Cuando éramos adolescentes o niños, algunos de los que vivíamos cercanos a la naturaleza todavía casi impoluta, descubrimos el maravallo. Aficionados a la pesca de la trucha, supimos pronto que aquellas larvas que se defendían de sus enemigos (básicamente, las voraces truchas) con una protección de piedrecitas con las que construían  un caparazón que los hacía menos vulnerables, eran justamente irrenunciables para los salmónidos.

Ensartados en el anzuelo, solos o en parejas, y llevados a la orilla de ríos y riachuelos con la destreza del que sabe ocultar su aproximación, las gusarapas se convertían en un arma terrible, de casi segura captura, irresistibles para cualquier trucha.

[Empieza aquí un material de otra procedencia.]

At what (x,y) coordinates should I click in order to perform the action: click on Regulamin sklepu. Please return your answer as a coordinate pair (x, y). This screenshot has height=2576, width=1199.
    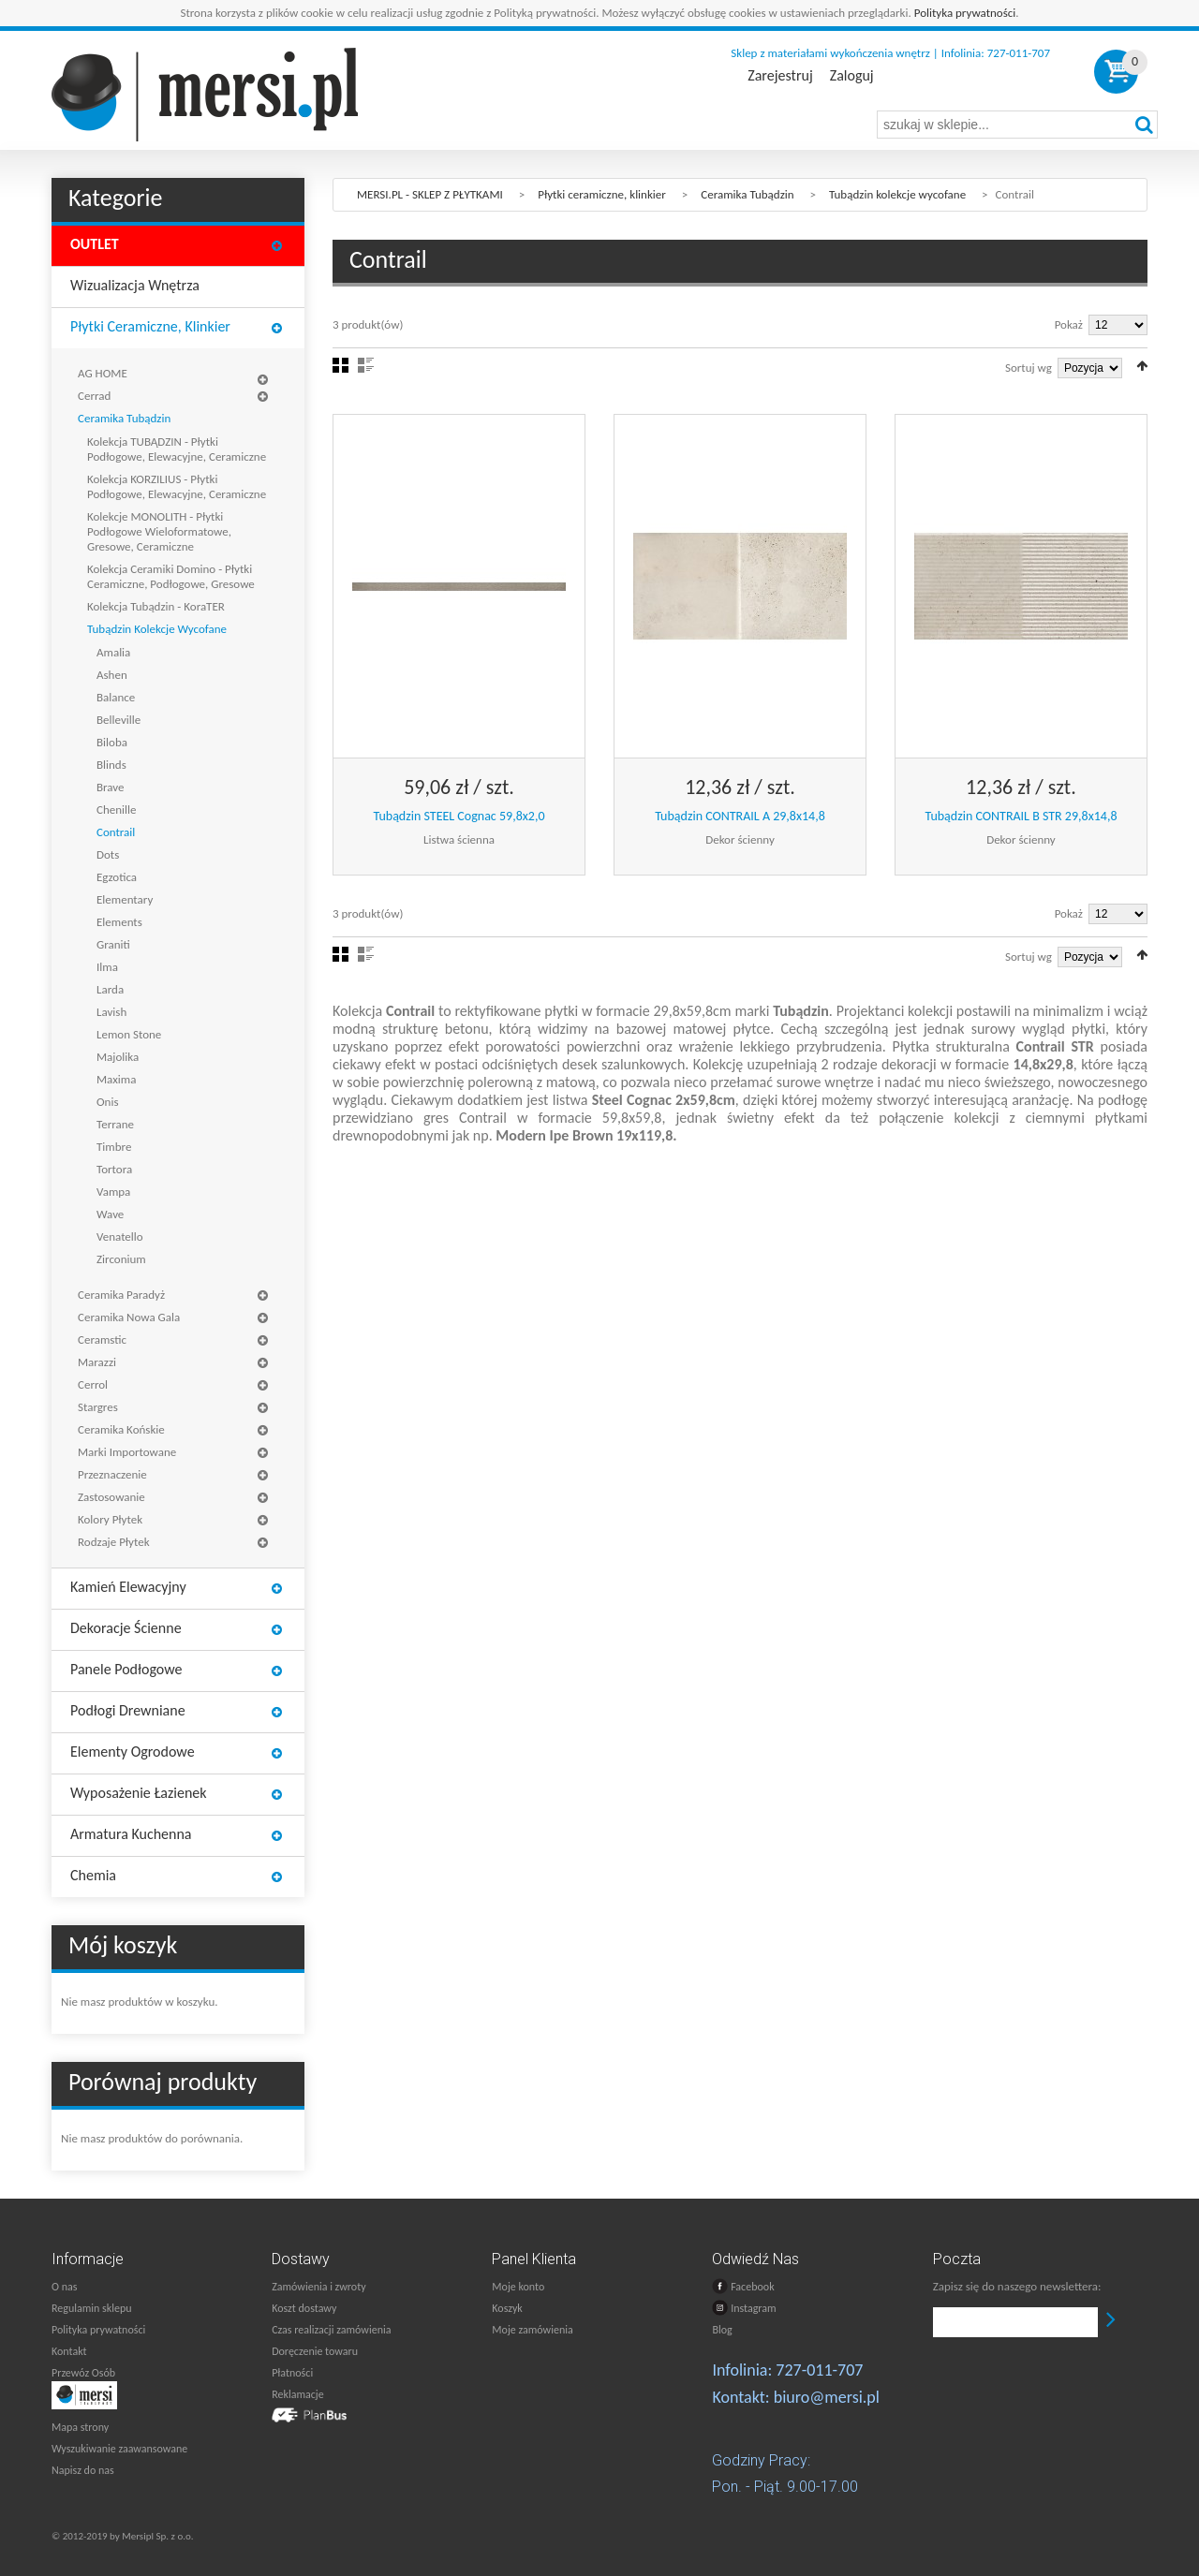
    Looking at the image, I should click on (92, 2308).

Hoy hay pocos maravallos en los arroyos españoles y, además, hace tiempo que su pesca con ellos está prohibida. Es  una mala noticia, pero no ya para los pescadores. Estas larvas de los insectos tricópteros son indicadores de la salud de los ríos. Perfectos indicadores biológicos. Si al levantar unas piedras planas, allí donde la corriente se remansa pero mantiene una fuerte aireación, descubrimos sus construcciones de diminutas piedras, todo va bien. El alma del ecologista aficionado o instruído puede llenarse de gozo.

Pero la mayor parte de las investigaciones de campo sobre los maravallos, gusarapas o gusarapines, no los encuentran, vuelven de vacío, o apenas descubren cuatro o cinco reliquias donde antes había abundancia. La naturaleza no perdona nuestra actuación contaminante y se va refugiando en el único sitio en donde parece estar segura: la nostalgia.